Rédigé par Fayçal KHARSSOUSS, Ing. Génie Civil, sous l'encadrement du Pr. Zoubeir LAFHAJ
Quels sont les outils Lean spécifiques au secteur de la construction ?
Il est facilement envisageable de transposer les outils LEAN bien qu'ils n'aient pas été développés spécifiquement pour l'application à un chantier de construction, soit directement, soit après quelques modifications. L'objectif est bien de proposer une démarche permettant de réduire les gaspillages, dans l'optique d'une démarche d'amélioration continue, qui a des retombées aussi bien que le client que sur l'entreprise.

Sur les chantiers de construction, les problèmes rencontrés sont nombreux : pertes d’outils, problèmes de plan, allers‐retours inutiles, etc.
Ainsi, on peut réaliser le diagramme Ishikawa, pour chacun des cas. Il est aussi connu sous le nom de « diagramme des 5M » en raison des différentes catégories de causes recherchées.


Pour l'organisation :
La mise en place des 3S-5S constitue un atout évident face au désordre qui règne encore trop souvent sur les chantiers de construction.

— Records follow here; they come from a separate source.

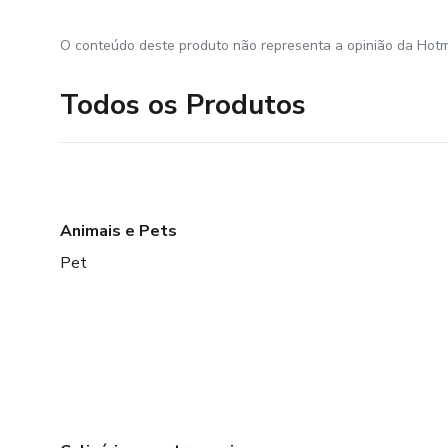
O conteúdo deste produto não representa a opinião da Hotm
Todos os Produtos
Animais e Pets
Pet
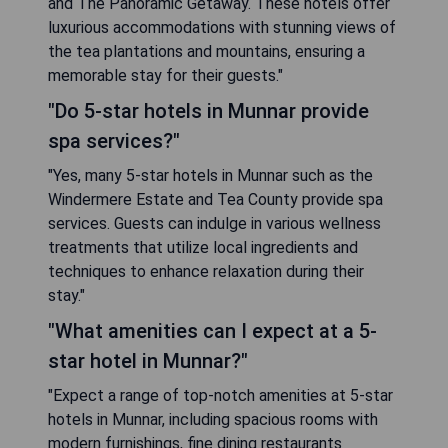
and The Panoramic Getaway. These hotels offer
luxurious accommodations with stunning views of
the tea plantations and mountains, ensuring a
memorable stay for their guests."
"Do 5-star hotels in Munnar provide
spa services?"
"Yes, many 5-star hotels in Munnar such as the
Windermere Estate and Tea County provide spa
services. Guests can indulge in various wellness
treatments that utilize local ingredients and
techniques to enhance relaxation during their
stay."
"What amenities can I expect at a 5-
star hotel in Munnar?"
"Expect a range of top-notch amenities at 5-star
hotels in Munnar, including spacious rooms with
modern furnishings, fine dining restaurants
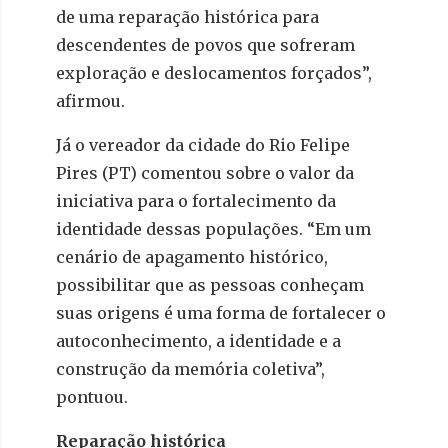
de uma reparação histórica para
descendentes de povos que sofreram
exploração e deslocamentos forçados”,
afirmou.
Já o vereador da cidade do Rio Felipe
Pires (PT) comentou sobre o valor da
iniciativa para o fortalecimento da
identidade dessas populações. “Em um
cenário de apagamento histórico,
possibilitar que as pessoas conheçam
suas origens é uma forma de fortalecer o
autoconhecimento, a identidade e a
construção da memória coletiva”,
pontuou.
Reparação histórica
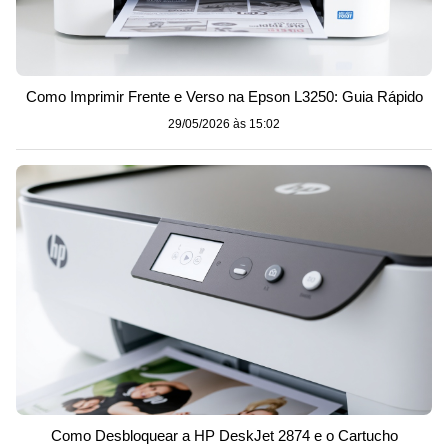
Como Imprimir Frente e Verso na Epson L3250: Guia Rápido
29/05/2026 às 15:02
Como Desbloquear a HP DeskJet 2874 e o Cartucho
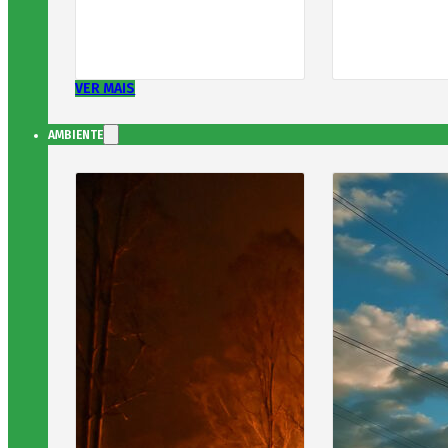
VER MAIS
AMBIENTE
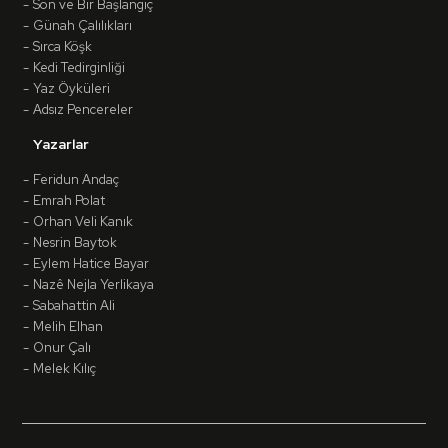
Son ve Bir Başlangıç
Günah Çalılıkları
Sırca Köşk
Kedi Tedirginliği
Yaz Öyküleri
Adsız Pencereler
Yazarlar
Feridun Andaç
Emrah Polat
Orhan Veli Kanık
Nesrin Baytok
Eylem Hatice Bayar
Nazê Nejla Yerlikaya
Sabahattin Ali
Melih Elhan
Onur Çalı
Melek Kılıç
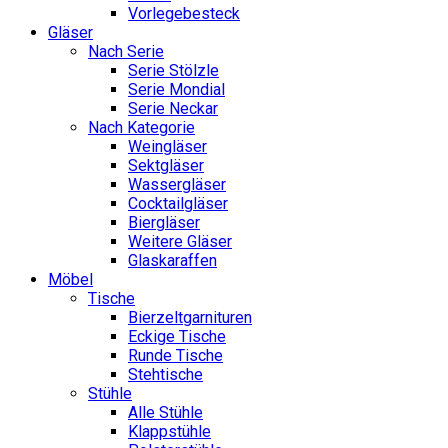
Vorlegebesteck
Gläser
Nach Serie
Serie Stölzle
Serie Mondial
Serie Neckar
Nach Kategorie
Weingläser
Sektgläser
Wassergläser
Cocktailgläser
Biergläser
Weitere Gläser
Glaskaraffen
Möbel
Tische
Bierzeltgarnituren
Eckige Tische
Runde Tische
Stehtische
Stühle
Alle Stühle
Klappstühle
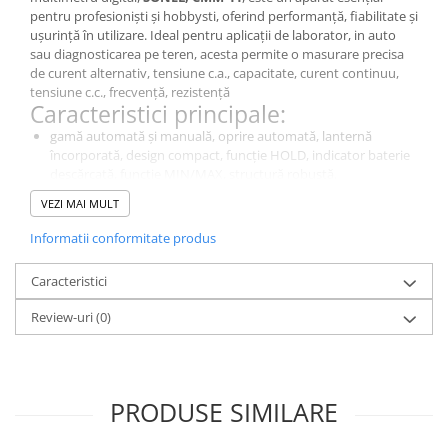
pentru profesioniști și hobbysti, oferind performanță, fiabilitate și
ușurință în utilizare. Ideal pentru aplicații de laborator, in auto
sau diagnosticarea pe teren, acesta permite o masurare precisa
de curent alternativ, tensiune c.a., capacitate, curent continuu,
tensiune c.c., frecvență, rezistență
Caracteristici principale:
gamă automată și manuală, oprire automată, lanternă
încorporată, design compact, funcție HOLD, indicator baterie
descărcată, funcție MIN/MAX, structură robustă.
De ce să alegi acest model?
VEZI MAI MULT
Este un instrument de diagnosticare esențial pentru măsurători
precise in domeniul electric si electronic., CMM-11, oferă o calitate
Informatii conformitate produs
excelentă a masuratorilor pentru aplicații de laborator,
industriale și educaționale.
Caracteristici
Specificații Tehnice
Review-uri
(0)
Caracteristică
Detalii
Tipul
multimetru digital
contorului
PRODUSE SIMILARE
Tip display
LCD
utilizat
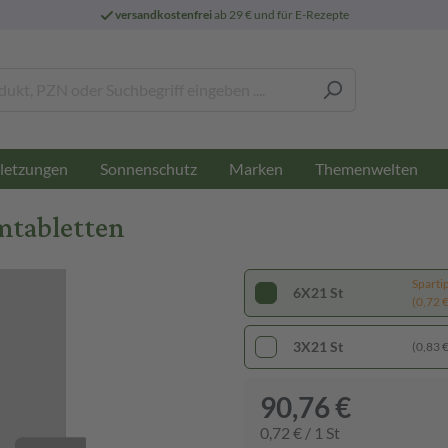
versandkostenfrei
ab 29 € und für E-Rezepte
letzungen
Sonnenschutz
Marken
Themenwelten
mtabletten
Sparti
6X21 St
(0,72 € 
3X21 St
(0,83 € 
90,76 €
0,72 € / 1 St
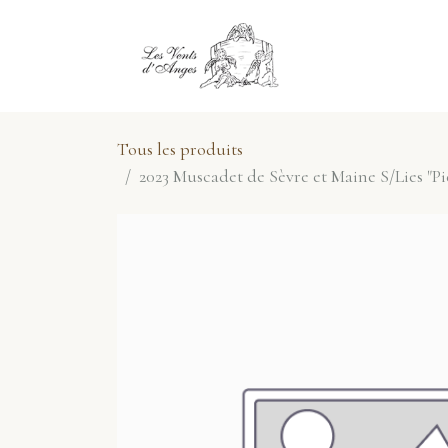
Se rendre au contenu
E-Shop
No
Tous les produits
2023 Muscadet de Sèvre et Maine S/Lies "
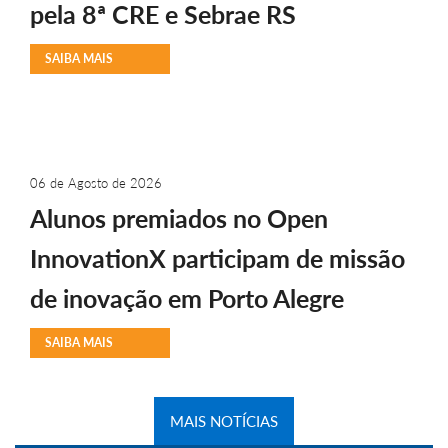
pela 8ª CRE e Sebrae RS
SAIBA MAIS
06 de Agosto de 2026
Alunos premiados no Open
InnovationX participam de missão
de inovação em Porto Alegre
SAIBA MAIS
MAIS NOTÍCIAS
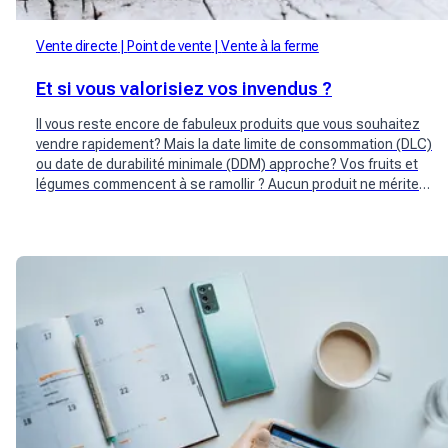
Vente directe
Point de vente
Vente à la ferme
Et si vous valorisiez vos invendus ?
Il vous reste encore de fabuleux produits que vous souhaitez
vendre rapidement? Mais la date limite de consommation (DLC)
ou date de durabilité minimale (DDM) approche? Vos fruits et
légumes commencent à se ramollir ? Aucun produit ne mérite
d’être jeté et encore moins le fruit de votre artisanat. Sauvez
vos invendus !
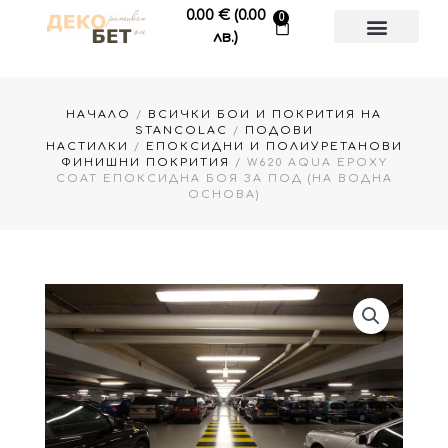
Skip
0.00
€
(0.00
0
Cart
to
лв.)
content
НАЧАЛО
/
ВСИЧКИ БОИ И ПОКРИТИЯ НА
STANCOLAC
/
ПОДОВИ
НАСТИЛКИ
/
ЕПОКСИДНИ И ПОЛИУРЕТАНОВИ
ФИНИШНИ ПОКРИТИЯ
/ W620 AQUA EPOXY
COAT ЕПОКСИДНА БОЯ ЗА ПОД (НА ВОДНА
ОСНОВА)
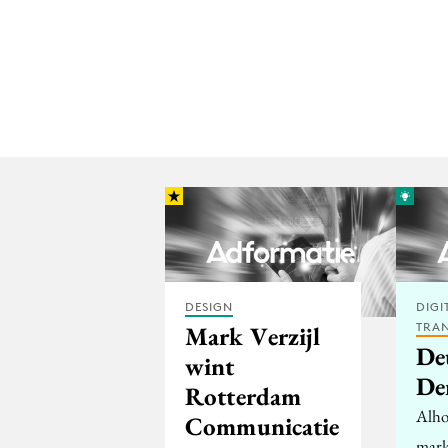
DESIGN
DIGI
TRA
Mark Verzijl
De
wint
De
Rotterdam
Alho
Communicatie
mark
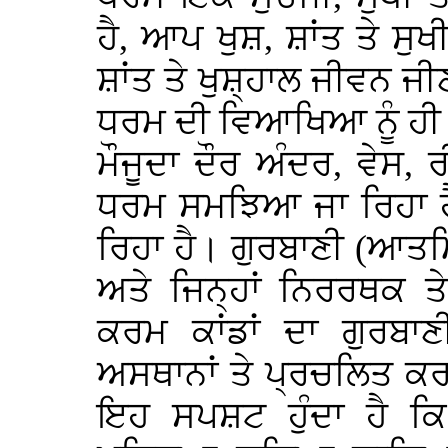
ਹੈ, ਆਪ ਖੁਸ਼, ਸ਼ਾਂਤ ਤੇ ਸੁਖ
ਸ਼ਾਂਤ ਤੇ ਖੁਸ਼੍ਹਾਲ ਜੀਵਨ ਜੀ
ਧਰਮ ਦੀ ਵਿਆਖਿਆ ਨੂੰ ਹ
ਮੌਜੂਦਾ ਦੌਰ ਅੰਦਰ, ਵੇਸ, ਰੀ
ਧਰਮ ਸਮਝਿਆ ਜਾ ਰਿਹਾ ਹ
ਰਿਹਾ ਹੈ। ਗੁਰਬਾਣੀ (ਆਤ
ਅਤੇ ਜਿਨ੍ਹਾਂ ਨਿਰਰਥਕ ਤੇ
ਕਰਮ ਕਾਂਡਾਂ ਦਾ ਗੁਰਬਾ
ਅਸਥਾਨਾਂ ਤੇ ਪ੍ਰਚਲਿਤ ਕਰ
ਇਹ ਸਪਸ਼ਟ ਹੁੰਦਾ ਹੈ ਕਿ 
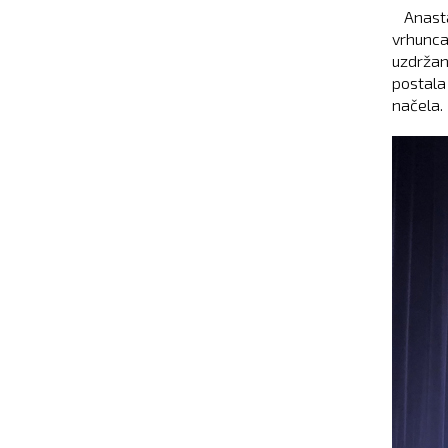
Anastas
vrhunca
uzdržan
postala
načela.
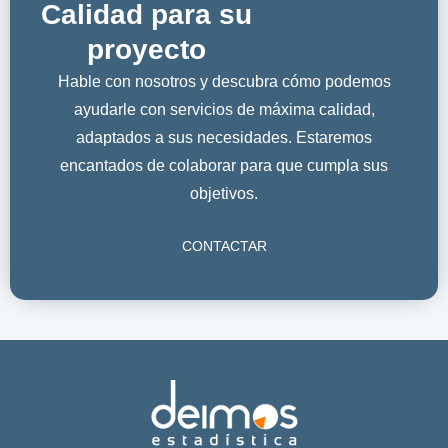
Calidad para su
proyecto
Hable con nosotros y descubra cómo podemos
ayudarle con servicios de máxima calidad,
adaptados a sus necesidades. Estaremos
encantados de colaborar para que cumpla sus
objetivos.
CONTACTAR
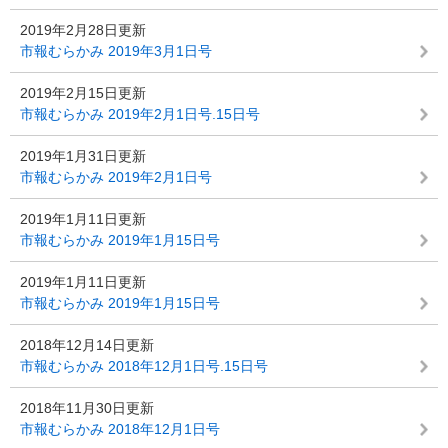
2019年2月28日更新
市報むらかみ 2019年3月1日号
2019年2月15日更新
市報むらかみ 2019年2月1日号.15日号
2019年1月31日更新
市報むらかみ 2019年2月1日号
2019年1月11日更新
市報むらかみ 2019年1月15日号
2019年1月11日更新
市報むらかみ 2019年1月15日号
2018年12月14日更新
市報むらかみ 2018年12月1日号.15日号
2018年11月30日更新
市報むらかみ 2018年12月1日号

Les trois premiers « S » désignent les mots japonais suivants :
- Seiri : débarrasser, trier ce qui est utile et éliminer l’inutile ;
- Seiton : ranger ;
- Seiso : nettoyer.
Bien entendu, cet outil ne doit pas être utilisé de manière ponctuelle, les efforts de rangement et de nettoyage sont à faire de manière continue et durable dans le temps. C’est pourquoi il est possible de parler également de 5S. Il faut alors ajouter en plus des 3S précédents les deux suivants :
- Seiketsu : rendre évident, maintenir la propreté dans le temps ;
- Shitsuke : être rigoureux.
Il est aisé de faire ici un parallèle avec le fameux « produire au bon endroit, au bon moment, en bonne quantité et au bon coût » du secteur manufacturier. Le matériel et les personnes doivent être au bon endroit, au bon moment et au meilleur coût.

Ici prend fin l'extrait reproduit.